### AIM OF THE TASK
Give every line from the entries that contains "Pérols".

BEGIN GIVEN ENTRIES

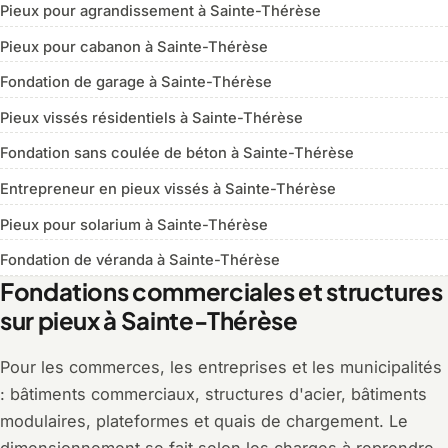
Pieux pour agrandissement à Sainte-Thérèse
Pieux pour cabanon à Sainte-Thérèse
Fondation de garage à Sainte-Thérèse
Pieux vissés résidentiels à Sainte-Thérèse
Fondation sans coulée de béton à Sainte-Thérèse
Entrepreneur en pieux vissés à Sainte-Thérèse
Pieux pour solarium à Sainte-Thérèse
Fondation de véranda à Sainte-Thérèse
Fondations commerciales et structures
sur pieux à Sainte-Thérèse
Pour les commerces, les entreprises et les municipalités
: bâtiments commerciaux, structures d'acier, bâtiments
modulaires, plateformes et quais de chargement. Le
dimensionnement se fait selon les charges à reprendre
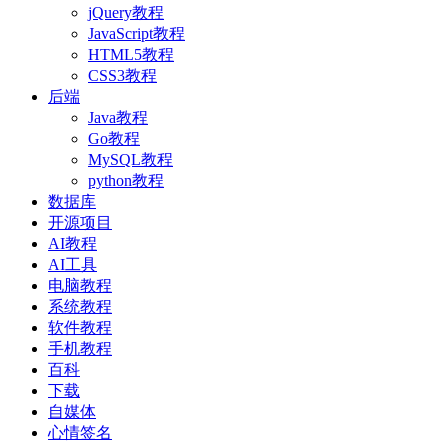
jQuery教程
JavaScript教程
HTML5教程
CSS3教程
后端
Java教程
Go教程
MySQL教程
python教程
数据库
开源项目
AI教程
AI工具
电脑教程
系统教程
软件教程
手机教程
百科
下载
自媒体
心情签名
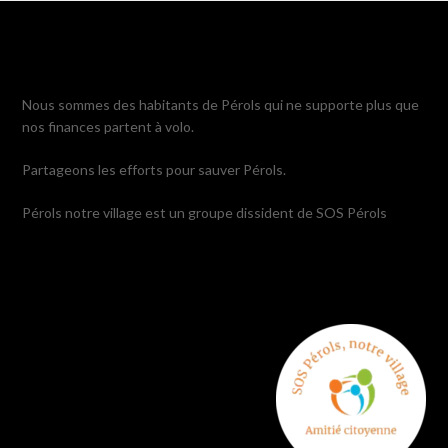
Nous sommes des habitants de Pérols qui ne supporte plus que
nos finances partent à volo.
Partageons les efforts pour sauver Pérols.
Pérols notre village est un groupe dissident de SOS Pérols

END GIVEN ENTRIES
BEGIN GIVEN ENTRIES

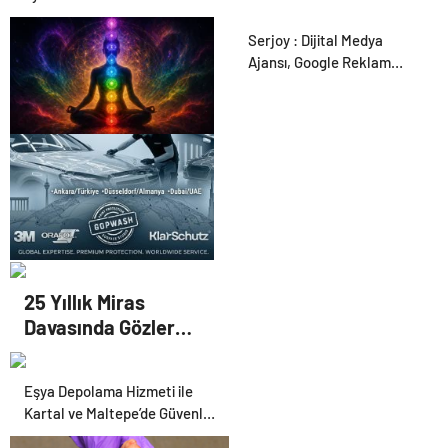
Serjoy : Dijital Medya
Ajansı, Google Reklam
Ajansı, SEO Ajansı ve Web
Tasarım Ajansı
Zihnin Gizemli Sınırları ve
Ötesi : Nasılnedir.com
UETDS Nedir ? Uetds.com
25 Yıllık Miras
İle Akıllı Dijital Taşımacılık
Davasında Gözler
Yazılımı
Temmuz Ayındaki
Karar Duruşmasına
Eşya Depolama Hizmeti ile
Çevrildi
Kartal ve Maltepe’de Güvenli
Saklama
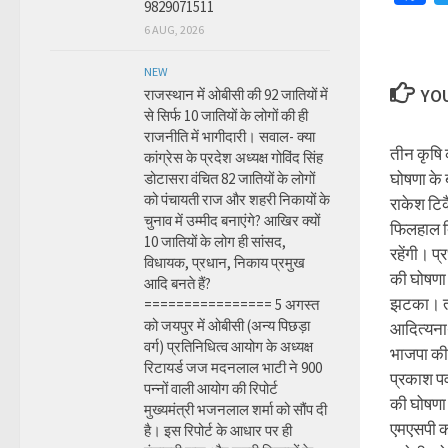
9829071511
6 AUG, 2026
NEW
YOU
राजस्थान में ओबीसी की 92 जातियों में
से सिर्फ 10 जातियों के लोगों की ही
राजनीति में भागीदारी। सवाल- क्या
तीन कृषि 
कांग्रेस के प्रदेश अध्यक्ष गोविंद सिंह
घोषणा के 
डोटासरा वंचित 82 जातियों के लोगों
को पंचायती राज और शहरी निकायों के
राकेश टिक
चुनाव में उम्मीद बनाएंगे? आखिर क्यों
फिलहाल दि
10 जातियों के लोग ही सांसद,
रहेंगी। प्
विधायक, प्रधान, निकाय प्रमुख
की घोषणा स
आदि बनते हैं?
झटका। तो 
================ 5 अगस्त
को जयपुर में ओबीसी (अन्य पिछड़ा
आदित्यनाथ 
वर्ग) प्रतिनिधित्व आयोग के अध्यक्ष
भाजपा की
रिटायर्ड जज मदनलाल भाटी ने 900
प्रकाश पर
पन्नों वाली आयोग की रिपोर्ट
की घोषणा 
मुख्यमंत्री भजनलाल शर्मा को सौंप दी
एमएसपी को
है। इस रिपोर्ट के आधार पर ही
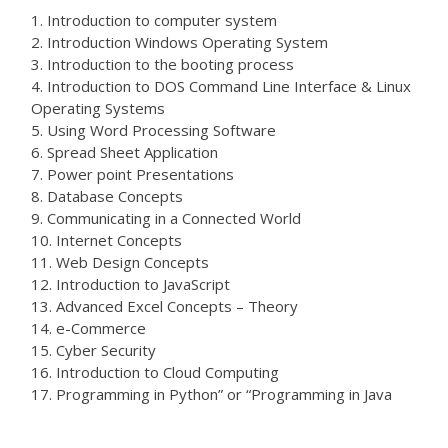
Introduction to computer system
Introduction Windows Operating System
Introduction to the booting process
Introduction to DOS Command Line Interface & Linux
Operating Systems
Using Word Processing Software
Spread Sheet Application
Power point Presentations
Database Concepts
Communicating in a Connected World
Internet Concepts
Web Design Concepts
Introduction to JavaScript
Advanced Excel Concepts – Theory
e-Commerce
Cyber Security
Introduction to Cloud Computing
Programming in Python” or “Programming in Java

END GIVEN ENTRIES

### YOUR RESPONSE
Nous sommes des habitants de Pérols qui ne supporte plus que
Partageons les efforts pour sauver Pérols.
Pérols notre village est un groupe dissident de SOS Pérols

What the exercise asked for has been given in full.